Enquanto a mãe falava, Juvenal analisava o fato de ela conhecer-lhe a vida noturna. Sem responder à pergunta, interrogou-a de chofre:
— Foi a senhora quem mandou a polícia investigar o que se fazia na boca de fumo?
Terê franziu a testa, compenetrada em como deveria responder. Demorou alguns instantes com o olhar perdido no fundo da sala até que se dirigiu ao filho, com os olhos marejados:
— Eu achava que era para o seu bem.
— Mas, mãe, se a polícia me prende, como é que a senhora acha que eu ia sair da prisão?
— Naquela hora eu pensei em libertar Lutécia de seu jugo. Eu não estava pensando só em você. E as pessoas cujos vícios você favorecia? Nunca pensou nisso?
Moacir mantinha-se afastado, porém, o rumo do diálogo estava no ponto mais perigoso para provocar uma recaída. Se Juvenal conseguisse suportar as invectivas da mãe, certamente iria receber alta em breve.
O rapaz é que estava admirado de sua própria reação. Em outra época, se se visse sozinho com ela, metade do que ela lhe revelou bastaria para atacá-la feito o cão que matou Francisca. Mas teve frieza suficiente para entender que a mãe possuía conhecimentos que saberia usar para deixá-lo calado.
Naquele instante de suprema agonia intelectual, as lágrimas da mãe se misturaram às lembranças da irmã que o fizeram chorar uma certa noite. Relutou em prosseguir seu desabafo. Voltava-se contra sua fraqueza em deixar-se influenciar pelo sentimento daquela pessoa que ele, na verdade, desconhecia. Abateu-se, finalmente, desviando o olhar para o chão, concluindo que fora vencido em seu ódio. Também ele causara muita desgraça, muitas bem maiores do que aquela que o levara a tantos desatinos.
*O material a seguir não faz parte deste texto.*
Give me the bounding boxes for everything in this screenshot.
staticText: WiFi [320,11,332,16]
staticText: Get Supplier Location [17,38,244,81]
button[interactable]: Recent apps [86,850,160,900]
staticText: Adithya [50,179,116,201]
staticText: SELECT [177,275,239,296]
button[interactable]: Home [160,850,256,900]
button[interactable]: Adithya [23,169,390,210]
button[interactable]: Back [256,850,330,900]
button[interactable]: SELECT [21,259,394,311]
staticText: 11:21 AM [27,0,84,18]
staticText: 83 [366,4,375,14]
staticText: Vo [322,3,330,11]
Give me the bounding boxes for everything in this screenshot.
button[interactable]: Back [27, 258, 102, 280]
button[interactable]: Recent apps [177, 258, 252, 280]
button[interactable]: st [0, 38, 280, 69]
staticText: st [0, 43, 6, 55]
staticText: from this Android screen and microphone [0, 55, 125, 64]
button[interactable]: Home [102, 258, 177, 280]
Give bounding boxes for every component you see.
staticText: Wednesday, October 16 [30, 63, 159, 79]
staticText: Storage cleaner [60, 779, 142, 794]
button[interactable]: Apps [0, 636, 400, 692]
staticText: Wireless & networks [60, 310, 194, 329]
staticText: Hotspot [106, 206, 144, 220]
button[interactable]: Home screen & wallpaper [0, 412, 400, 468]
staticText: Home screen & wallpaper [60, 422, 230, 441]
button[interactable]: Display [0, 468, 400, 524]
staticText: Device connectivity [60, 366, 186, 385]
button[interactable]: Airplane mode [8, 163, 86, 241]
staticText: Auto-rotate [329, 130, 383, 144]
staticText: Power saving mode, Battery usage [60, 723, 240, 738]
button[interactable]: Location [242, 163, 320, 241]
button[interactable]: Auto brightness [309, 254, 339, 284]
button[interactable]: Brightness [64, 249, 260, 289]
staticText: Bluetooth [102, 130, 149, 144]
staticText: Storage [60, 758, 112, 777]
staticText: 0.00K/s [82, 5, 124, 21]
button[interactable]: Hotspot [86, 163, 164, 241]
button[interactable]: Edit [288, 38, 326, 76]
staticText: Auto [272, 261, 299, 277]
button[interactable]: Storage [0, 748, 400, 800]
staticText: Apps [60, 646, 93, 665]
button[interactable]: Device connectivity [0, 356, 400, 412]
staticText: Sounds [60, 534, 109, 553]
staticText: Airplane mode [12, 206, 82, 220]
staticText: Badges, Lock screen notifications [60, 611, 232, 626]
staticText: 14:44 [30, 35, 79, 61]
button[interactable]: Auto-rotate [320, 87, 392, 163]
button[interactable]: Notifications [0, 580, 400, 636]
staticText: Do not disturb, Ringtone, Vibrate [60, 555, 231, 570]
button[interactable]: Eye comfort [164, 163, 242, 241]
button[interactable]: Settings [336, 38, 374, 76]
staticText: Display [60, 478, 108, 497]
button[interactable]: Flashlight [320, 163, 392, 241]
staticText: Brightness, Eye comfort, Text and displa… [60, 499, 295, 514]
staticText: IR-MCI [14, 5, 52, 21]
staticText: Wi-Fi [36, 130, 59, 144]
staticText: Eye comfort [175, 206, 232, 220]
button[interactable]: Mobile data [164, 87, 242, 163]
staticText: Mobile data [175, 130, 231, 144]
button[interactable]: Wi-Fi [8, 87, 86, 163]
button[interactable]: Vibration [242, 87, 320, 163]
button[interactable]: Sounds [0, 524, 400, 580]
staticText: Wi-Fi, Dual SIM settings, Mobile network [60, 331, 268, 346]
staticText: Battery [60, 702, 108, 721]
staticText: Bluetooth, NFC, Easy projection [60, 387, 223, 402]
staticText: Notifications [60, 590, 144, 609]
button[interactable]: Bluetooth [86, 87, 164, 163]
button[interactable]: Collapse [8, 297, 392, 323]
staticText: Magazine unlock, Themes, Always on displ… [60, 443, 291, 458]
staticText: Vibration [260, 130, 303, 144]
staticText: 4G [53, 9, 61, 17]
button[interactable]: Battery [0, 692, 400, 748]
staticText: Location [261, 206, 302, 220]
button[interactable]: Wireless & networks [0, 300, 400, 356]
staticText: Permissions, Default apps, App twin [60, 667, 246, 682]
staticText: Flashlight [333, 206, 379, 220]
Terê ousou afagar-lhe os cabelos. Ele não ofereceu resistência ao carinho. Ao contrário, ergueu a cabeça e revelou uma face transfigurada, como se, de repente, tivesse sido agraciado pelo perdão de todos os inimigos que constituíra em sua curta existência. Antes de ser empolgado pelo abraço da mãe, ainda lhe passou pela mente, no turbilhão de sentimentos que mal era capaz de controlar, a idéia, ou melhor, a imagem fugidia de uma criatura que, em outros tempos, se dignara aceitá-lo no ventre, apesar da forte rejeição da parte dele. Não teve tempo, contudo, para analisar a impressão, sentindo o calor do corpo de Terê que o agasalhava ao seio, agarrando-o pela cabeça, enchendo-lhe as faces de beijos e pranto. Dir-se-ia que ambos choravam.
Moacir regozijava-se, ele mesmo comovido, rompida a barreira de sua rigidez profissional.